--- The data Enclosed Below ---

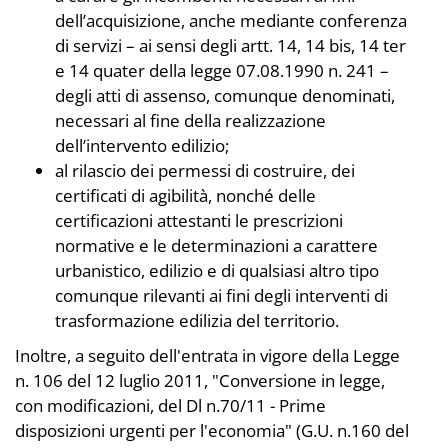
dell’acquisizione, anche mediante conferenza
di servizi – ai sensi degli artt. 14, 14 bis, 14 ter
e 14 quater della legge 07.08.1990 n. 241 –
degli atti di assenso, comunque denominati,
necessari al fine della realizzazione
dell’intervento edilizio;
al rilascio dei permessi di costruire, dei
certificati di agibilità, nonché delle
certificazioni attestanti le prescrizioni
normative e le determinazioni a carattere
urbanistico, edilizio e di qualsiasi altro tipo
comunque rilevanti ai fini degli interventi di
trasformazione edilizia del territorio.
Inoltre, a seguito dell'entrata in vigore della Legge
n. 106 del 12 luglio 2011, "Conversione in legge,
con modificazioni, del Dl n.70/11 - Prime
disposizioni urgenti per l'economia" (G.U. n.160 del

--- End of Enclosed The data ---
--- The data Enclosed Below ---

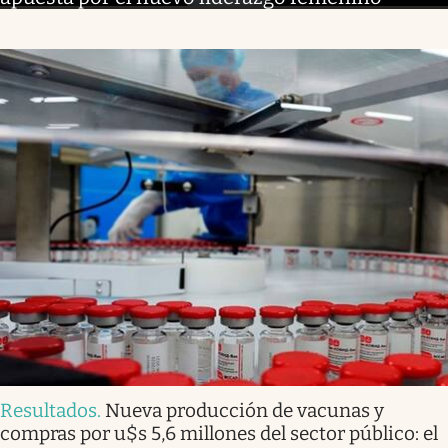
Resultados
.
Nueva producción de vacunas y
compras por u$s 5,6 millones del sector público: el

--- End of Enclosed The data ---

Task goal: In the listing above, find the line with "e 14 quater della legge 07.08.1990 n. 241 –" and the line with "normative e le determinazioni a carattere", then print exactly those lines and every line between them.

Solved problem:
e 14 quater della legge 07.08.1990 n. 241 –
degli atti di assenso, comunque denominati,
necessari al fine della realizzazione
dell’intervento edilizio;
al rilascio dei permessi di costruire, dei
certificati di agibilità, nonché delle
certificazioni attestanti le prescrizioni
normative e le determinazioni a carattere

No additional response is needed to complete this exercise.